Only lines holding "оборудование" are wanted; copy each of them from the records below.

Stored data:
↓↓↓

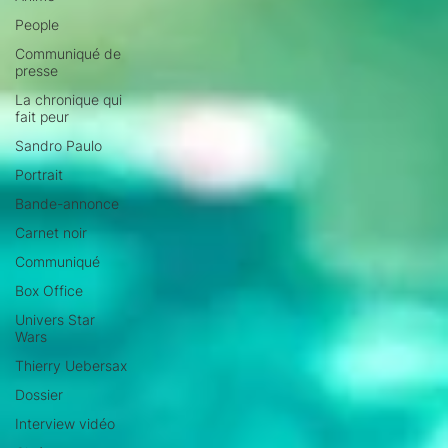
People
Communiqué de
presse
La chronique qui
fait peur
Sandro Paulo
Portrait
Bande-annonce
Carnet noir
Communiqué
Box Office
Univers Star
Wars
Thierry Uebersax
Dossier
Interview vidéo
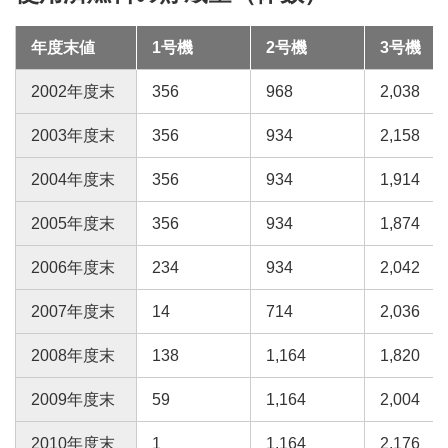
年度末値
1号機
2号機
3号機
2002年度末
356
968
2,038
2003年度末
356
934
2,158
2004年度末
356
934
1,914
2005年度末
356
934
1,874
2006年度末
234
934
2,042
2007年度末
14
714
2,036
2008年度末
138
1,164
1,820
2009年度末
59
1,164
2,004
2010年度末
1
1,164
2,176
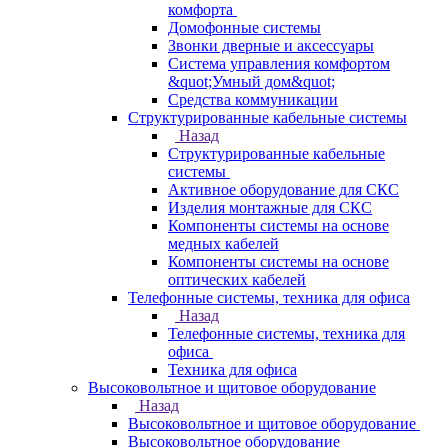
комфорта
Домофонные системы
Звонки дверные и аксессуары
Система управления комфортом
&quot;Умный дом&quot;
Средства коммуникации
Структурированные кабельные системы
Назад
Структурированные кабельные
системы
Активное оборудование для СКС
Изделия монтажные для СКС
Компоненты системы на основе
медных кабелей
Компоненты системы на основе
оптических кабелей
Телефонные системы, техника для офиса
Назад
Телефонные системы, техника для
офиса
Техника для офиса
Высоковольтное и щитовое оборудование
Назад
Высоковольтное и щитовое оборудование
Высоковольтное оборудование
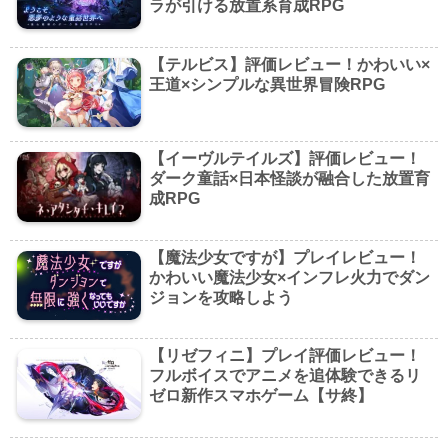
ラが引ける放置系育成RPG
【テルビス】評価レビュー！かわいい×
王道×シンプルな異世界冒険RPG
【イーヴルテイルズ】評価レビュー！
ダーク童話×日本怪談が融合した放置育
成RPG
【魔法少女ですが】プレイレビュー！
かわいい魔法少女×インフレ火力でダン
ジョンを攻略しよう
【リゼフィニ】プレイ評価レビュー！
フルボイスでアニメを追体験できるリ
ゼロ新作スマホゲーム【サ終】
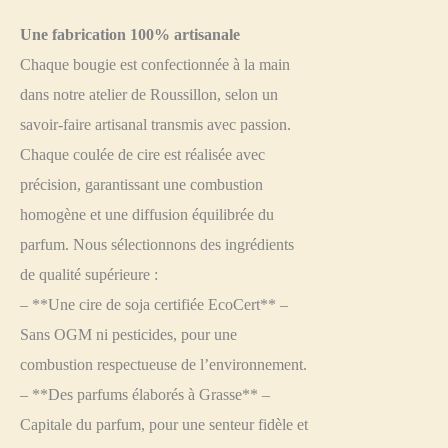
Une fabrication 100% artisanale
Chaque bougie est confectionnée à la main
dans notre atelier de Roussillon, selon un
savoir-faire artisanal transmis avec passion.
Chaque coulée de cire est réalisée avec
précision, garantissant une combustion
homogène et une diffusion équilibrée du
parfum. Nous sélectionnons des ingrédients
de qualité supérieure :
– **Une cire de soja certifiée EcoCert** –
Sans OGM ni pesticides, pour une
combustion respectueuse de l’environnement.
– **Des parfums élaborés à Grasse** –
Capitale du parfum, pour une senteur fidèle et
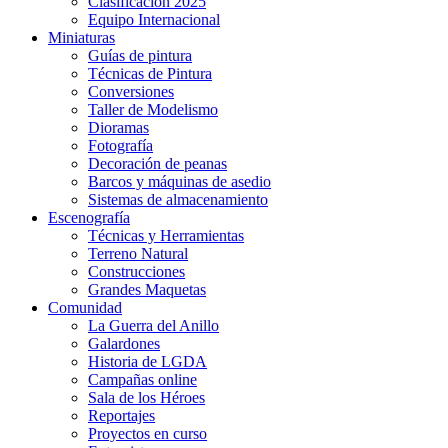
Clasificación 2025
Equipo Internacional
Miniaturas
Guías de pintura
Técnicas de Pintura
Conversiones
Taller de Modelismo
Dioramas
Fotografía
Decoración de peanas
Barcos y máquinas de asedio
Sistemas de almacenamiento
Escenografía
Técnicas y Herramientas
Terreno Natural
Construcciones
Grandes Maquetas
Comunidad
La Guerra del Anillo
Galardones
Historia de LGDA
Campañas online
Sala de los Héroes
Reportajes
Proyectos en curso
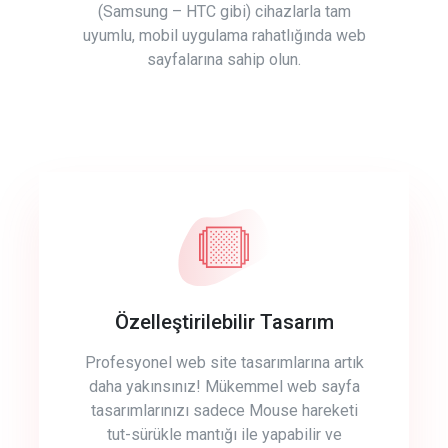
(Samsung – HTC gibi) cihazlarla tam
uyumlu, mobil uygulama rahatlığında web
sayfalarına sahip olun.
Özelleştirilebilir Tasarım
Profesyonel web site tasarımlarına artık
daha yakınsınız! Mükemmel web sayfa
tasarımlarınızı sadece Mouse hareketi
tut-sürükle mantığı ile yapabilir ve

↑↑↑
↓↓↓

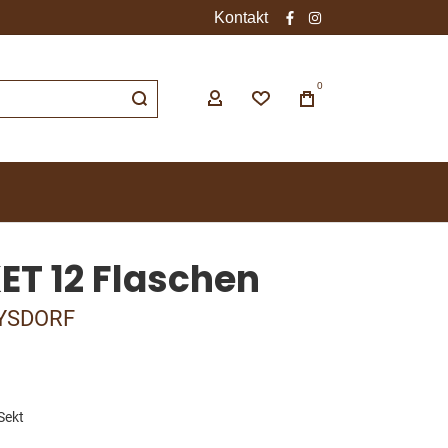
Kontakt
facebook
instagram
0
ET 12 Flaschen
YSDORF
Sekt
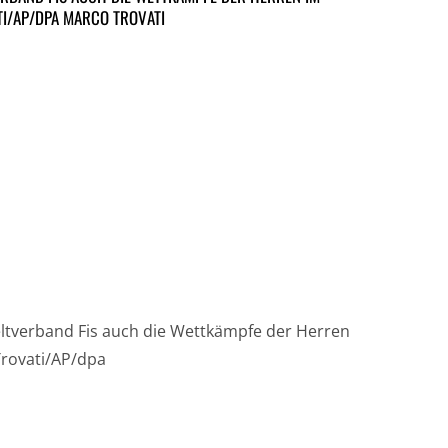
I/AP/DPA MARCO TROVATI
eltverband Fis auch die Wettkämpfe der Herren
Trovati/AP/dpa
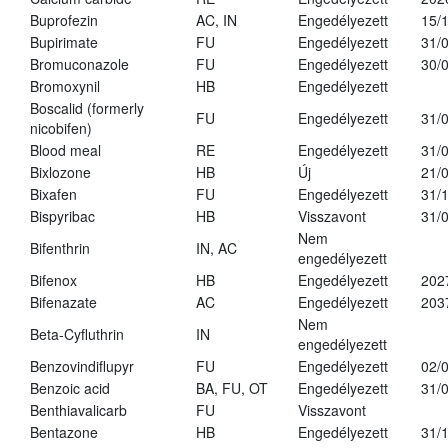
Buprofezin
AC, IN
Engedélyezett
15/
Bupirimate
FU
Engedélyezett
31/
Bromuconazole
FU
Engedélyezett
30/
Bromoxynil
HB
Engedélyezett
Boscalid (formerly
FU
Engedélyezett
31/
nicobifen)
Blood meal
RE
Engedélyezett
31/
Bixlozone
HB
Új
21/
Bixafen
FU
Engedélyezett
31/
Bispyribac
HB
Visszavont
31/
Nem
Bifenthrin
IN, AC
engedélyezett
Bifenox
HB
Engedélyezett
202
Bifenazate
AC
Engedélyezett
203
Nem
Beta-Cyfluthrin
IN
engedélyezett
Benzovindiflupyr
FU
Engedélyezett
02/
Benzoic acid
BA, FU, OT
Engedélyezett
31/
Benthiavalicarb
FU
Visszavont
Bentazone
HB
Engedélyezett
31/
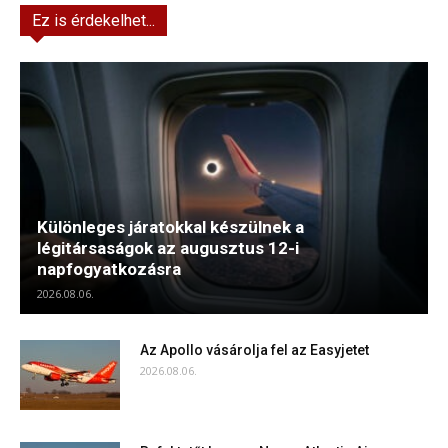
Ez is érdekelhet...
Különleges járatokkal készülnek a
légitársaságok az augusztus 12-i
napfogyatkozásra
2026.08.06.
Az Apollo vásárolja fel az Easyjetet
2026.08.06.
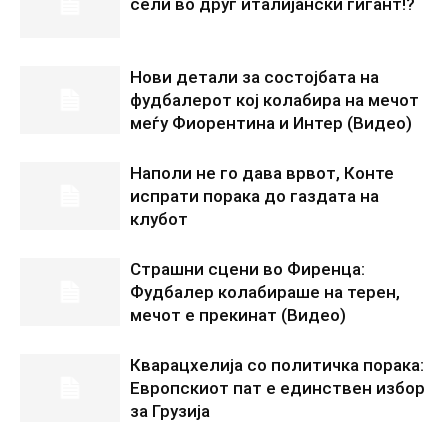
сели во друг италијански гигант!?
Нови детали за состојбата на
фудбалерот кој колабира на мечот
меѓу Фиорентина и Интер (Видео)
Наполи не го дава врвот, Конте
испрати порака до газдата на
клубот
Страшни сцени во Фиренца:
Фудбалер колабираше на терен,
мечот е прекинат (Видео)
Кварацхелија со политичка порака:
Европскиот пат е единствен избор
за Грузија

↑↑↑
↓↓↓

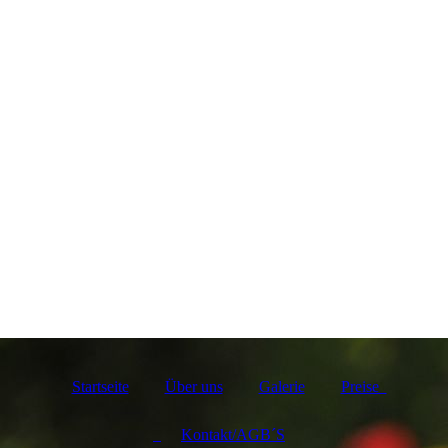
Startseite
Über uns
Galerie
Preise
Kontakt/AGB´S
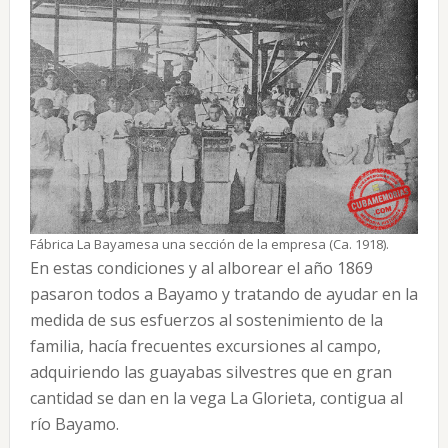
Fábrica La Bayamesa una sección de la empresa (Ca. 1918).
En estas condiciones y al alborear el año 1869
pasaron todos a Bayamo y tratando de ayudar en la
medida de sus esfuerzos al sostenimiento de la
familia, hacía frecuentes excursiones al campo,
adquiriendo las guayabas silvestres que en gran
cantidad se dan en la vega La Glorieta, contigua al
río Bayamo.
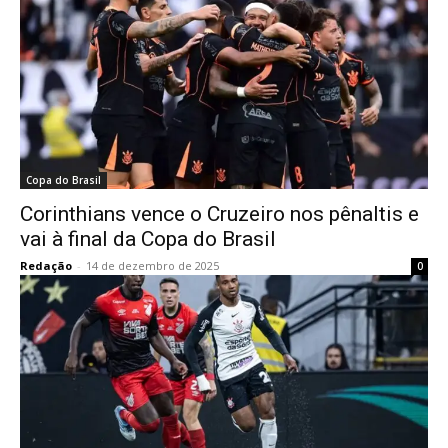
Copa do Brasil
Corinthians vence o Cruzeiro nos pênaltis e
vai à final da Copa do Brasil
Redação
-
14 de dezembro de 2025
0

↑↑↑

(THE ANSWER):
Активное оборудование для СКС
Высоковольтное и щитовое оборудование
Высоковольтное и щитовое оборудование
Высоковольтное оборудование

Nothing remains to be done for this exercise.